2022Mt.富士ヒルクライム 主催者選抜レースレポート
目次
6月12日(日)、富士スバルラインを使用したヒルクライムイベント、「富士の国やまなし」第18回Mt.富士ヒルクライムが行われた。
今回はJBCFやJCLを走る国内プロチームの選手も主催者選抜クラスと一緒にエキシビジョンとして参戦。主催者選抜クラスでは男女とも初優勝者が誕生した。大会の様子や主催者選抜レースを振り返る。
富士山でのお祭り大会
日本最大級のヒルクライムイベントである第17回Mt.富士ヒルクライムが6月12日に開催された。日本一の山である富士山を上る通称『富士ヒル』は、富士北麓公園をスタートし、富士スバルラインを通って富士山五合目にゴールする総距離25㎞、獲得標高1270m、平均勾配5.2%のコースだ。

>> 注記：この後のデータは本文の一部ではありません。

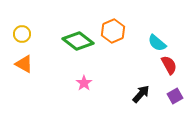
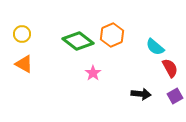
orange hexagon: moved 1 px left, 4 px down
cyan semicircle: moved 2 px left, 4 px down
red semicircle: moved 1 px right, 3 px down
pink star: moved 9 px right, 10 px up
black arrow: rotated 54 degrees clockwise
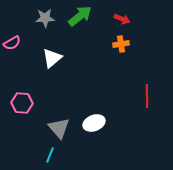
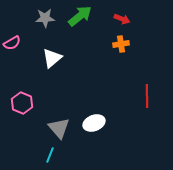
pink hexagon: rotated 20 degrees clockwise
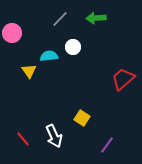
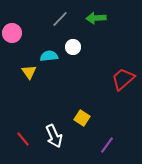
yellow triangle: moved 1 px down
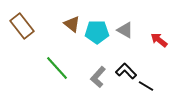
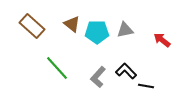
brown rectangle: moved 10 px right; rotated 10 degrees counterclockwise
gray triangle: rotated 42 degrees counterclockwise
red arrow: moved 3 px right
black line: rotated 21 degrees counterclockwise
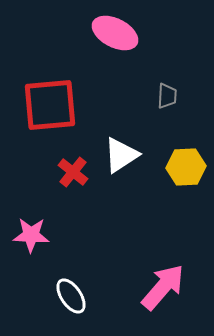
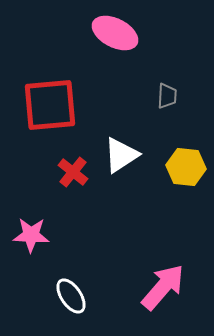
yellow hexagon: rotated 9 degrees clockwise
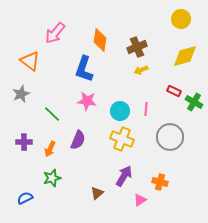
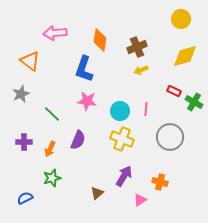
pink arrow: rotated 45 degrees clockwise
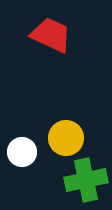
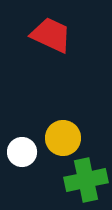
yellow circle: moved 3 px left
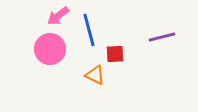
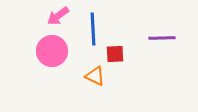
blue line: moved 4 px right, 1 px up; rotated 12 degrees clockwise
purple line: moved 1 px down; rotated 12 degrees clockwise
pink circle: moved 2 px right, 2 px down
orange triangle: moved 1 px down
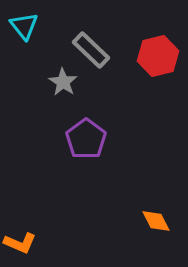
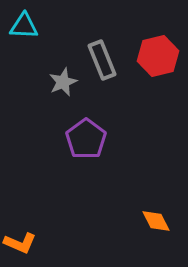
cyan triangle: rotated 48 degrees counterclockwise
gray rectangle: moved 11 px right, 10 px down; rotated 24 degrees clockwise
gray star: rotated 16 degrees clockwise
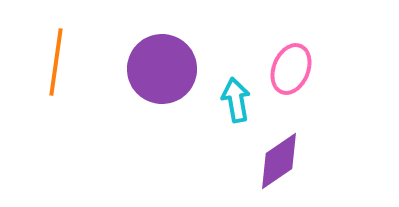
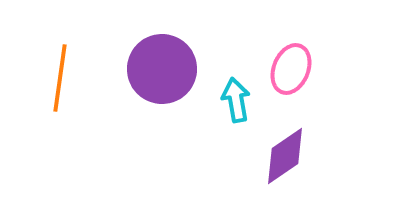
orange line: moved 4 px right, 16 px down
purple diamond: moved 6 px right, 5 px up
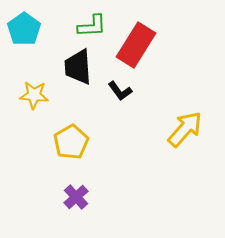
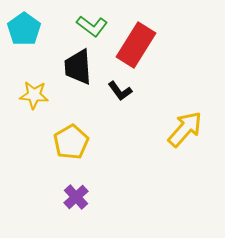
green L-shape: rotated 40 degrees clockwise
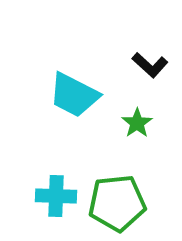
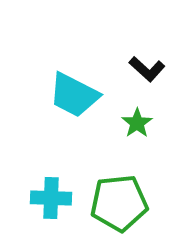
black L-shape: moved 3 px left, 4 px down
cyan cross: moved 5 px left, 2 px down
green pentagon: moved 2 px right
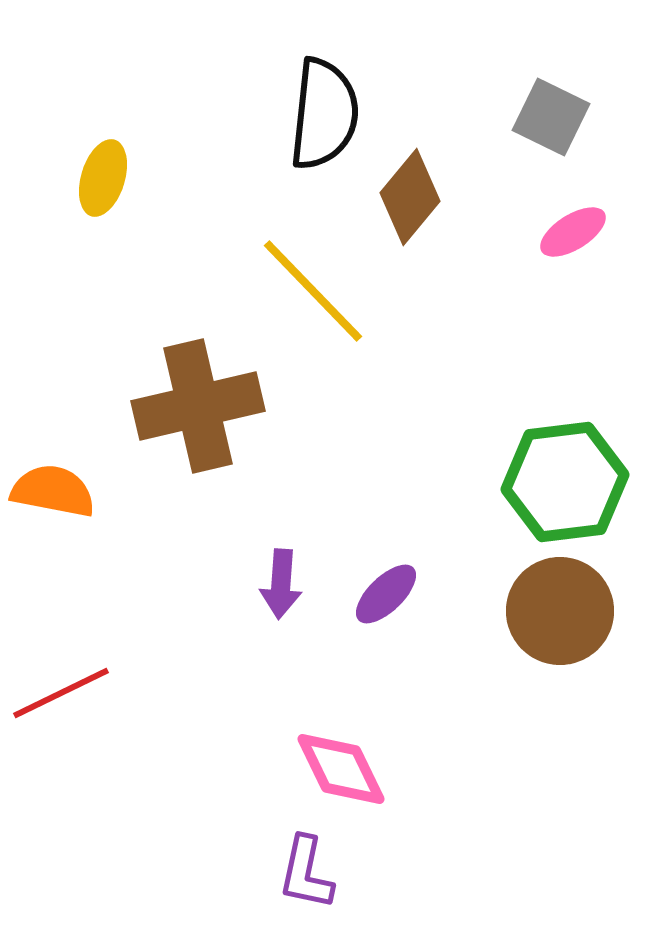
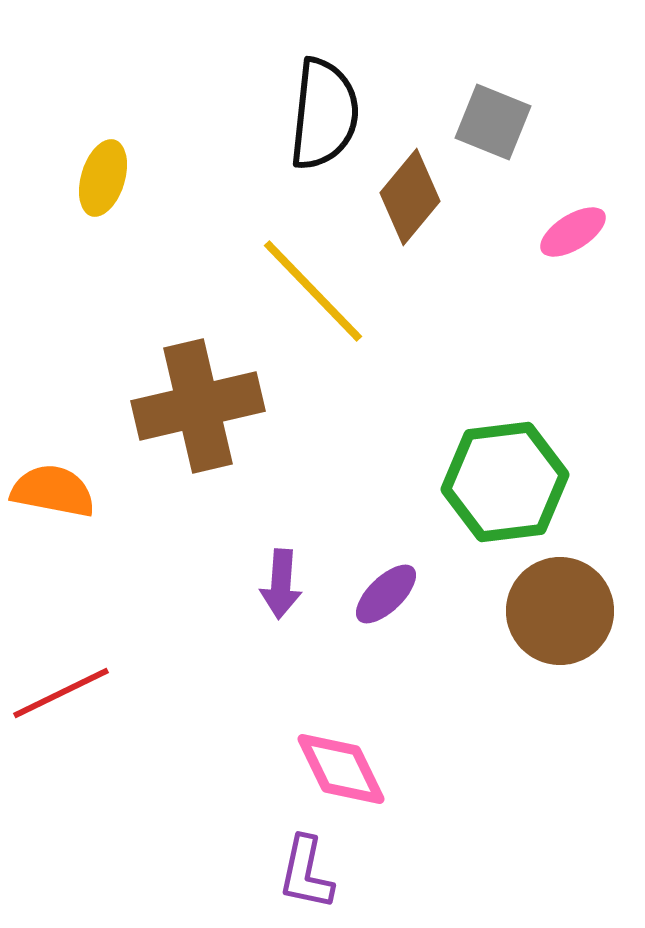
gray square: moved 58 px left, 5 px down; rotated 4 degrees counterclockwise
green hexagon: moved 60 px left
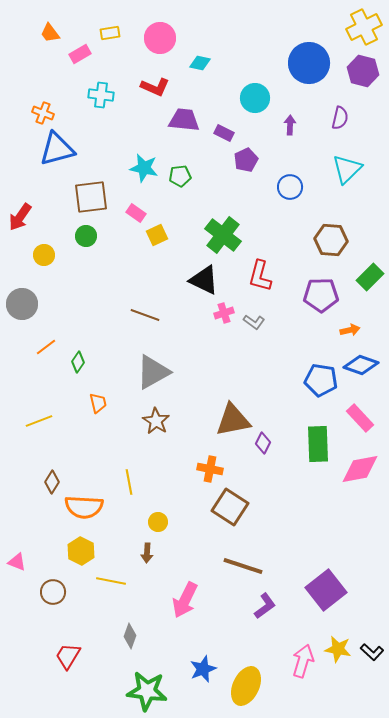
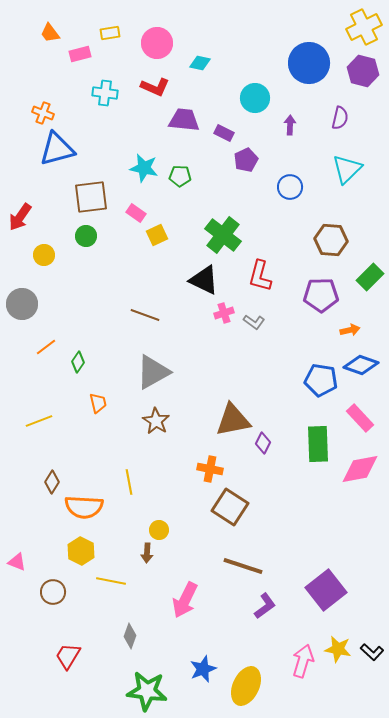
pink circle at (160, 38): moved 3 px left, 5 px down
pink rectangle at (80, 54): rotated 15 degrees clockwise
cyan cross at (101, 95): moved 4 px right, 2 px up
green pentagon at (180, 176): rotated 10 degrees clockwise
yellow circle at (158, 522): moved 1 px right, 8 px down
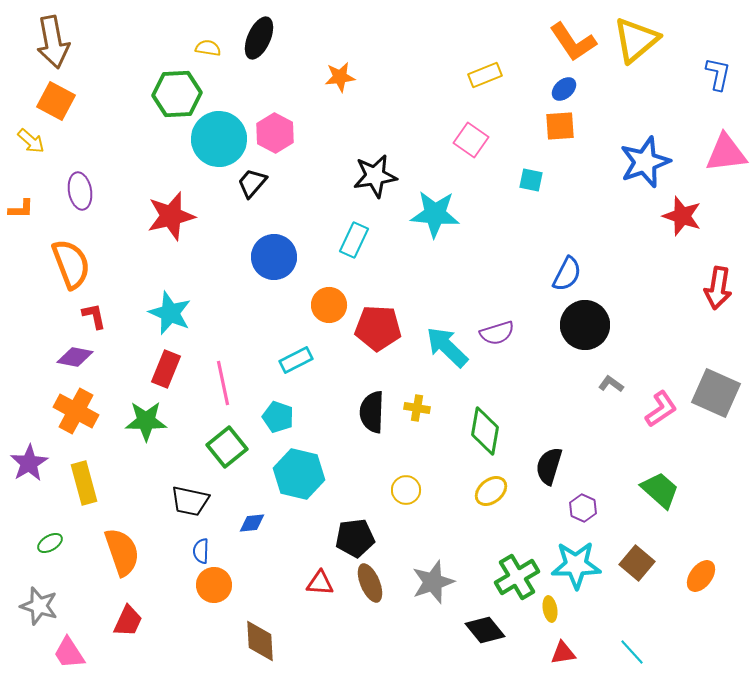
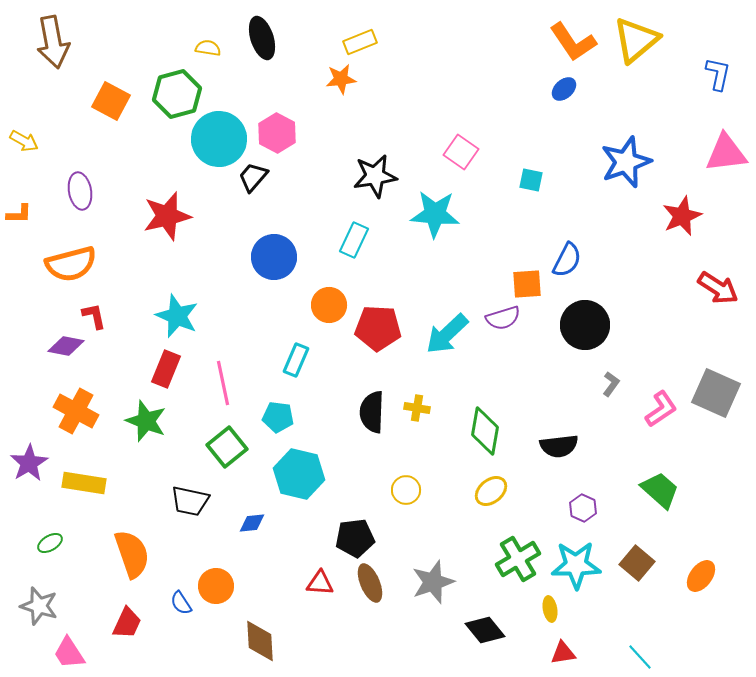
black ellipse at (259, 38): moved 3 px right; rotated 42 degrees counterclockwise
yellow rectangle at (485, 75): moved 125 px left, 33 px up
orange star at (340, 77): moved 1 px right, 2 px down
green hexagon at (177, 94): rotated 12 degrees counterclockwise
orange square at (56, 101): moved 55 px right
orange square at (560, 126): moved 33 px left, 158 px down
pink hexagon at (275, 133): moved 2 px right
pink square at (471, 140): moved 10 px left, 12 px down
yellow arrow at (31, 141): moved 7 px left; rotated 12 degrees counterclockwise
blue star at (645, 162): moved 19 px left
black trapezoid at (252, 183): moved 1 px right, 6 px up
orange L-shape at (21, 209): moved 2 px left, 5 px down
red star at (171, 216): moved 4 px left
red star at (682, 216): rotated 30 degrees clockwise
orange semicircle at (71, 264): rotated 96 degrees clockwise
blue semicircle at (567, 274): moved 14 px up
red arrow at (718, 288): rotated 66 degrees counterclockwise
cyan star at (170, 313): moved 7 px right, 3 px down
purple semicircle at (497, 333): moved 6 px right, 15 px up
cyan arrow at (447, 347): moved 13 px up; rotated 87 degrees counterclockwise
purple diamond at (75, 357): moved 9 px left, 11 px up
cyan rectangle at (296, 360): rotated 40 degrees counterclockwise
gray L-shape at (611, 384): rotated 90 degrees clockwise
cyan pentagon at (278, 417): rotated 12 degrees counterclockwise
green star at (146, 421): rotated 21 degrees clockwise
black semicircle at (549, 466): moved 10 px right, 20 px up; rotated 114 degrees counterclockwise
yellow rectangle at (84, 483): rotated 66 degrees counterclockwise
blue semicircle at (201, 551): moved 20 px left, 52 px down; rotated 35 degrees counterclockwise
orange semicircle at (122, 552): moved 10 px right, 2 px down
green cross at (517, 577): moved 1 px right, 18 px up
orange circle at (214, 585): moved 2 px right, 1 px down
red trapezoid at (128, 621): moved 1 px left, 2 px down
cyan line at (632, 652): moved 8 px right, 5 px down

富士ヒルは初心者から本格レーサーまで集まる人気の大会であり、特に日本有数のアマチュアトップクライマーたちが顔を揃える主催者選抜クラスは毎年話題を呼んでいる。
今年は主催者選抜クラスと一般クラスを含めて、8211人のエントリーがあり、出走者に対して完走率はなんと99%だった。
コロナ禍に入ってから一般カテゴリーでは、密を避けるために自身のタイミングで自由にスタートし、計測開始地点通過からフィニッシュ地点までを計測するネットタイムが採用されている。
主催者選抜クラスのみ、先頭の選手が計測開始地点を通過した時間を各選手のスタートとし、フィニッシュまでを競うグロスタイムが採用された。
なお、今大会は初めてジャパンサイクルリーグと日本実業団競技連盟のJプロツアーを走る国内プロ選手たちがエキシビジョンカテゴリーとして主催者選抜男子クラスと一緒にスタートした。
また、前日には富士北麓公園にて受付と多数の企業が出展するエキスポ2022も行われ、試乗や買い物など多くの来場者で賑わった。
激戦必至の男子選抜+エキシビジョン
前日の午後から夜中に降り続いた雨はスタート前には止み、富士山五合目でも雨は止んでいるという情報が入った。
朝6時半に主催者選抜クラス男子と初のエキシビジョンクラス合わせて102人の選手たちがスタートを切った。
計測開始地点から一気にスピードが上がる。スタート前から前方を確保していた豊田勝徳(トレックミニバスレーシング)や過去に優勝経験がある中村龍太郎(チームコバリン)がスタートアタックを仕掛けた。
序盤から早速、前年大会2位の加藤大貴や前年優勝者の池田隆人(TEAM ZWC)などが集団先頭で動く姿が見える。その中に国内プロチームに所属するトマ・ルバ(キナンレーシングチーム)や米谷隆志(リオモベルマーレレーシングチーム)、佐藤光(稲城フィッツ クラスアクト)らが入っている状態だ。しかし、国内プロのメンバーも最多でも1チーム2人という構成であったため、コントロールなどを行う様子はなかった。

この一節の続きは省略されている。